### WHAT THE TASK ASKS
Below are some records. Set down exactly the line holding "pixels, height=1570 pixels." and every later line through the end, omitting the pictures.

:: EXTRACTED RECORDS

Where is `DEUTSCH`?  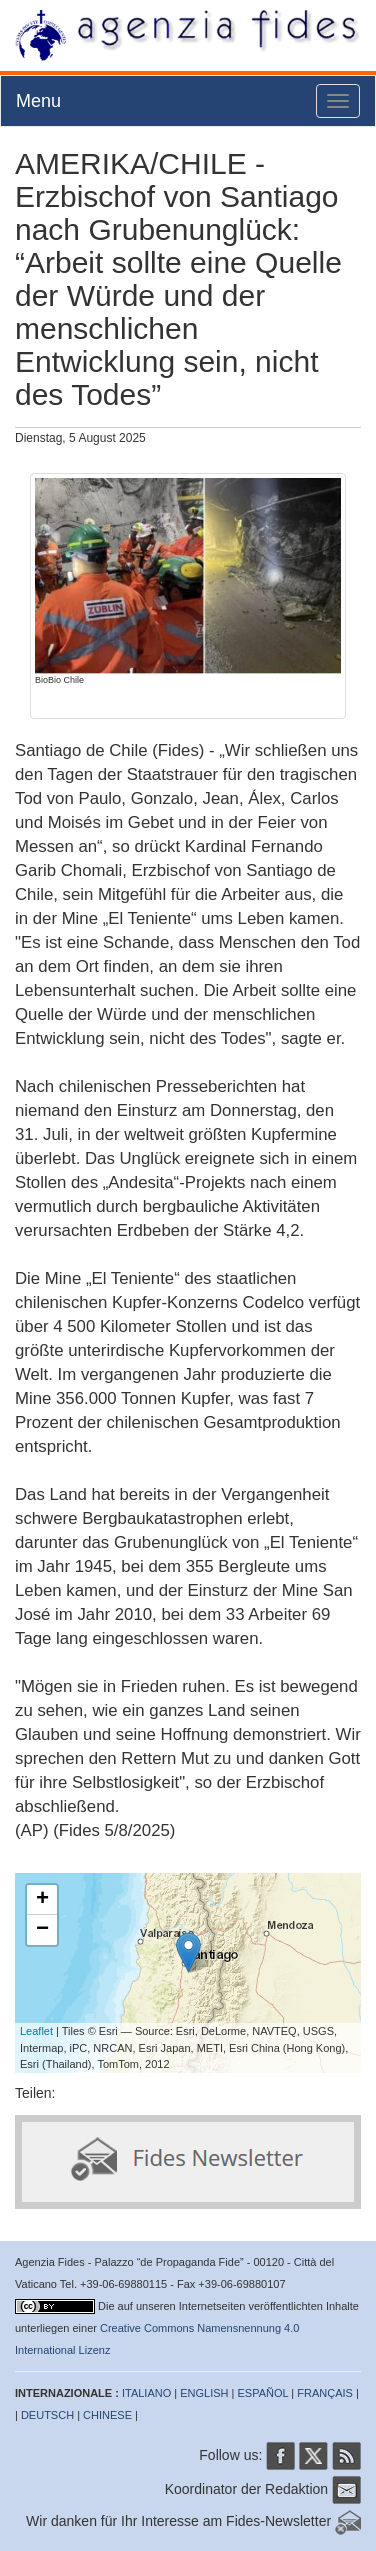
DEUTSCH is located at coordinates (47, 2415).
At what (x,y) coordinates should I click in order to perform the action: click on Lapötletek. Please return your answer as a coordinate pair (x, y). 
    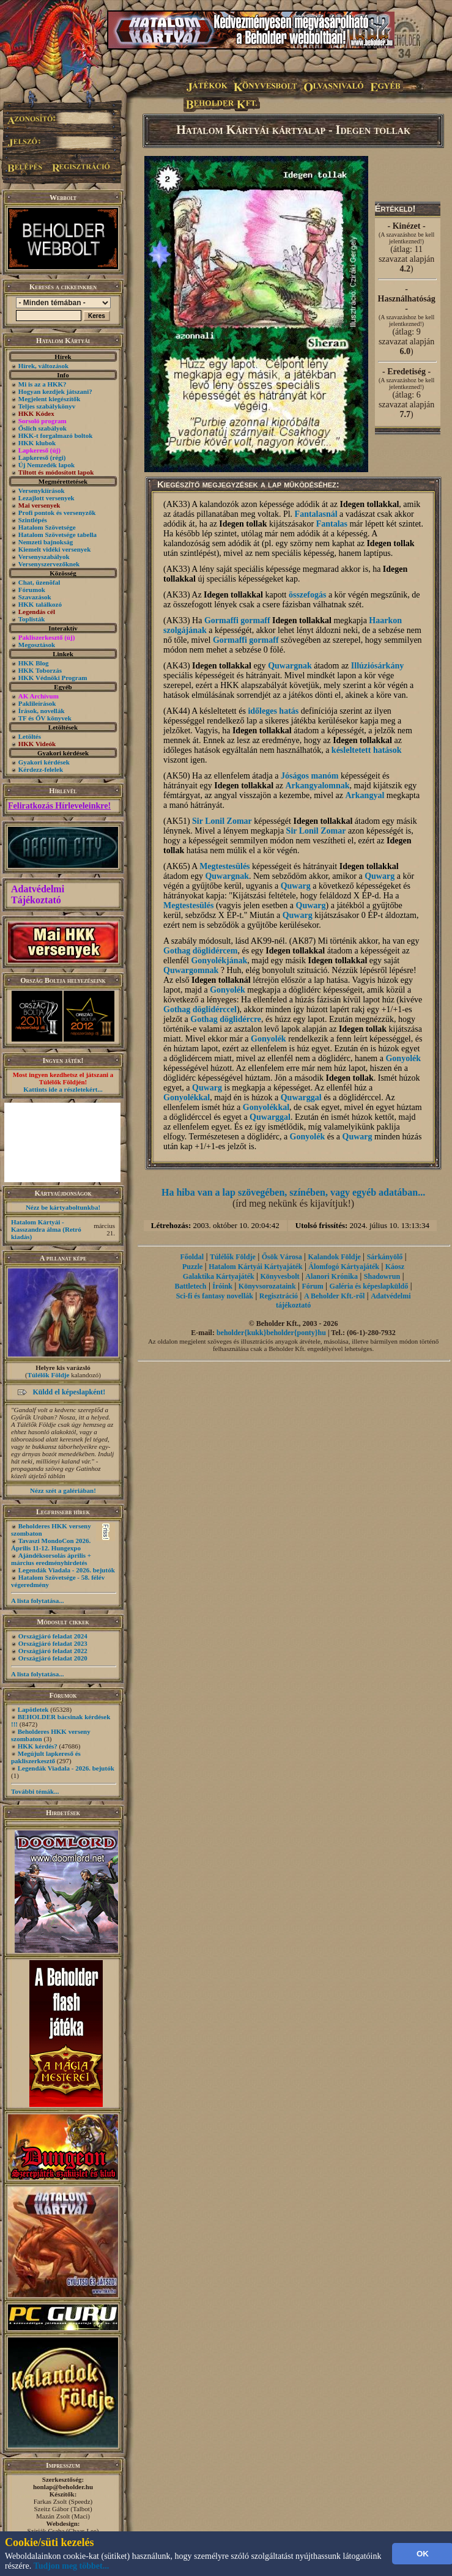
    Looking at the image, I should click on (33, 1709).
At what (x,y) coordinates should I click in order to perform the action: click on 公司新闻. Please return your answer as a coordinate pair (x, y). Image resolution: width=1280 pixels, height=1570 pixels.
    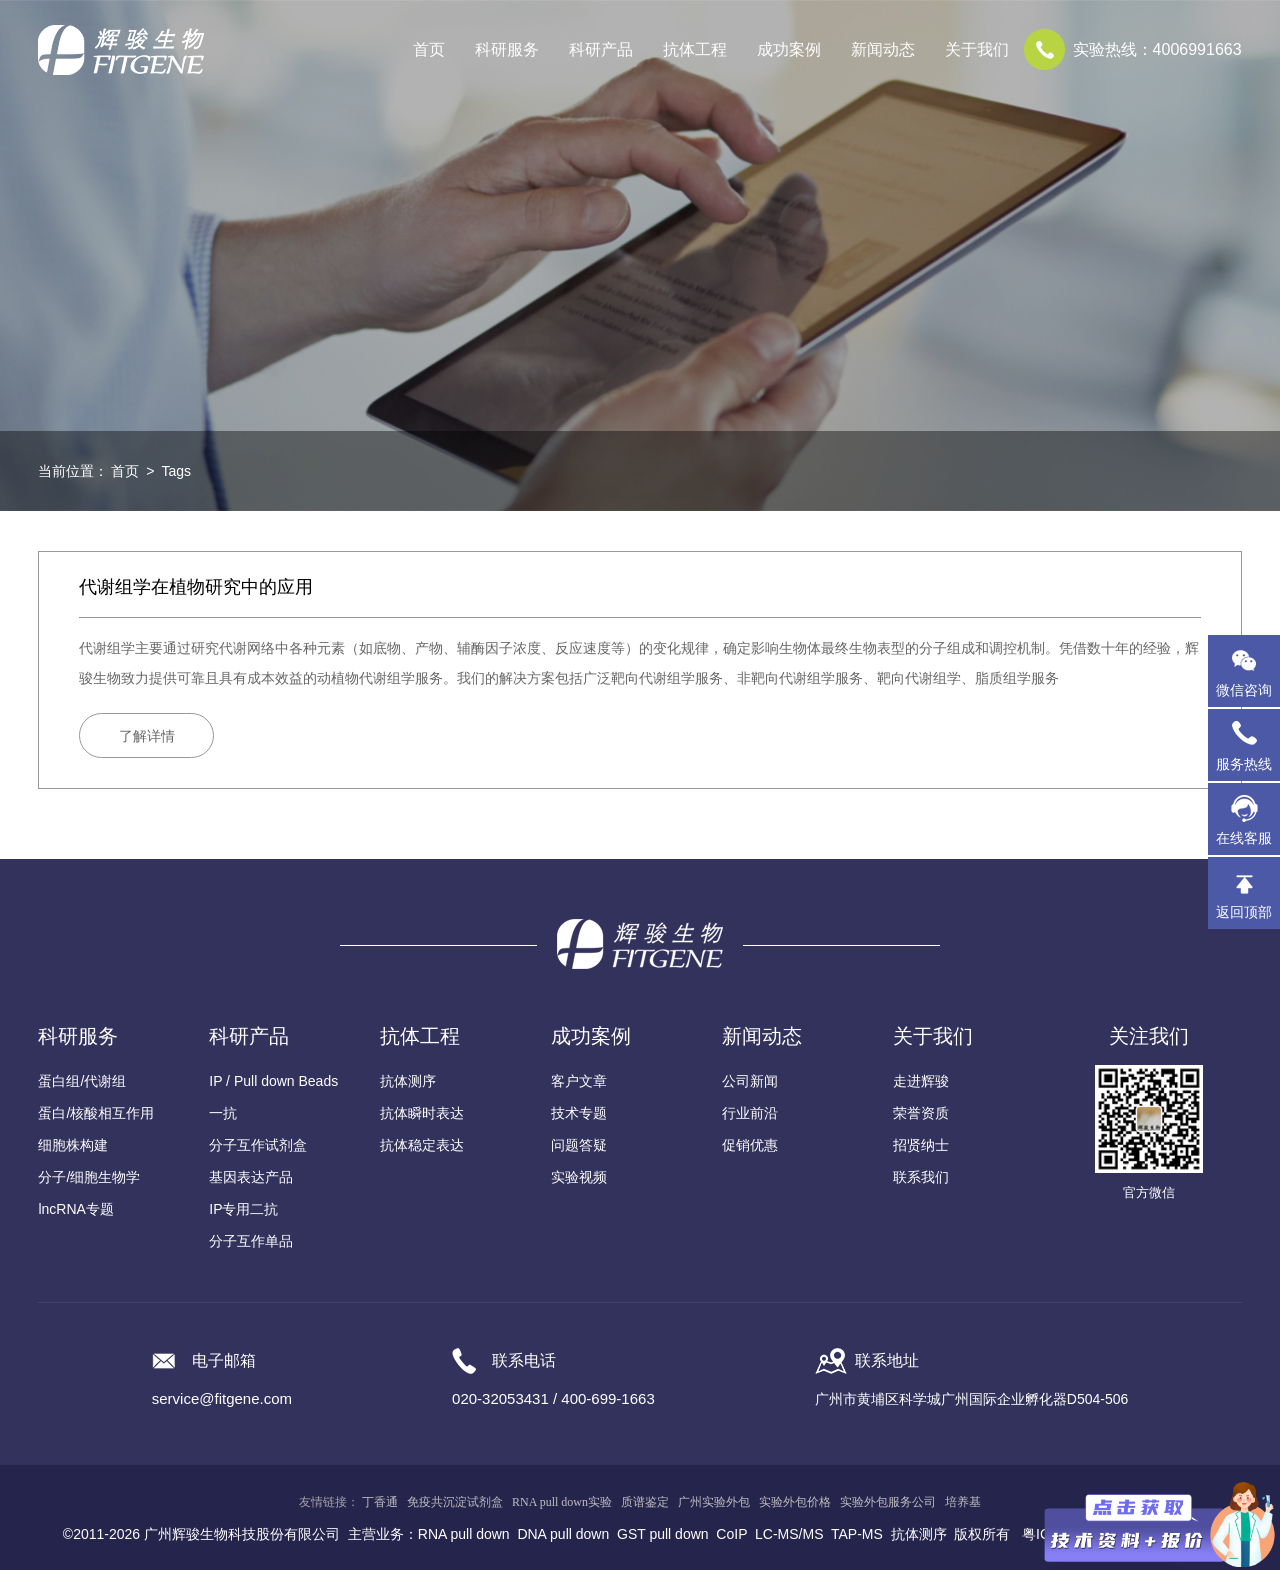
    Looking at the image, I should click on (750, 1081).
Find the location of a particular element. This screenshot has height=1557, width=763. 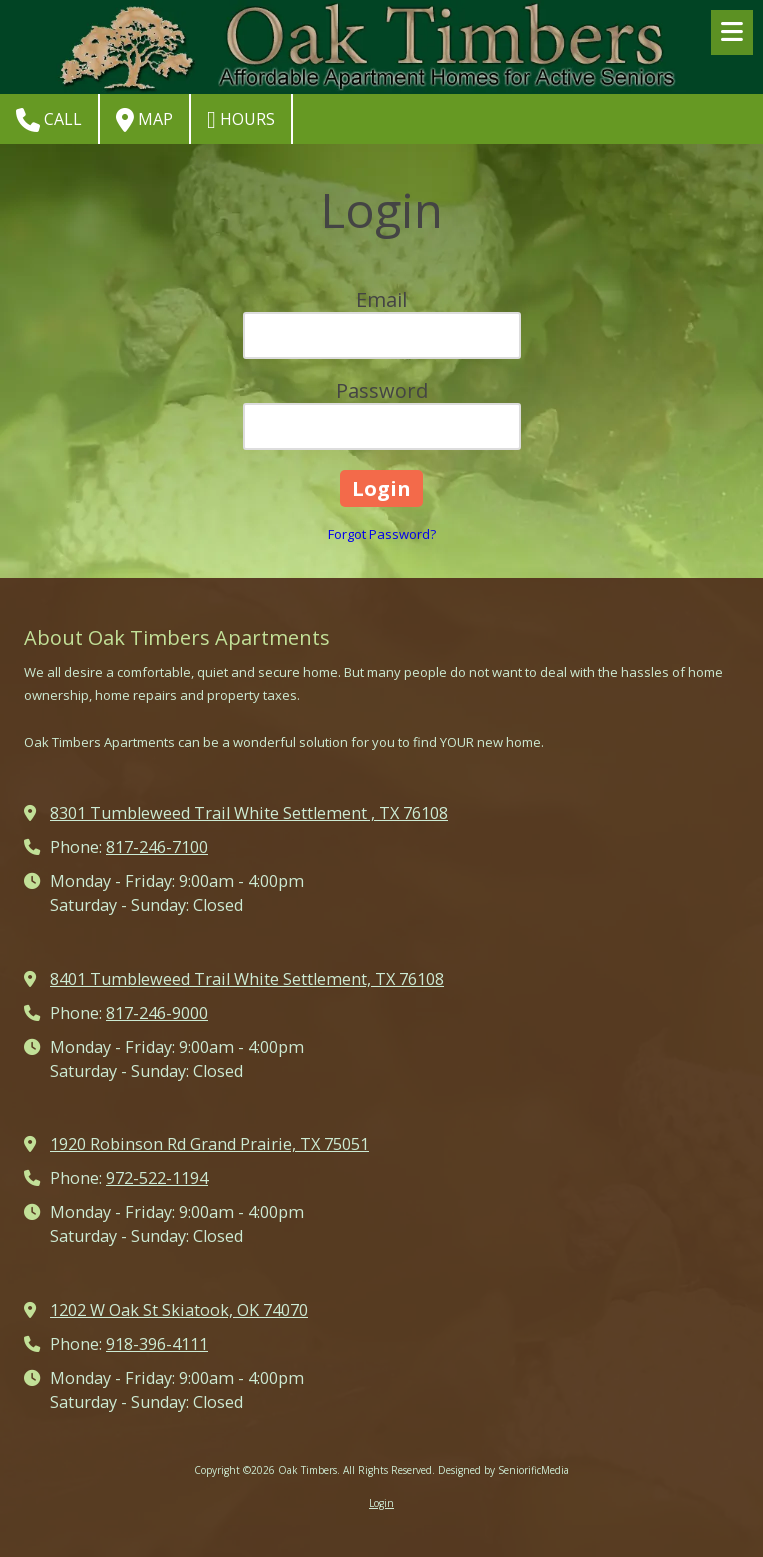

::::

### EXERCISE ANSWER
At what (x,y) coordinates should I click in order to perform the action: click on 公司新闻. Please return your answer as a coordinate pair (x, y). Image resolution: width=1280 pixels, height=1570 pixels.
    Looking at the image, I should click on (750, 1081).
Find the location of a particular element. This screenshot has height=1557, width=763. 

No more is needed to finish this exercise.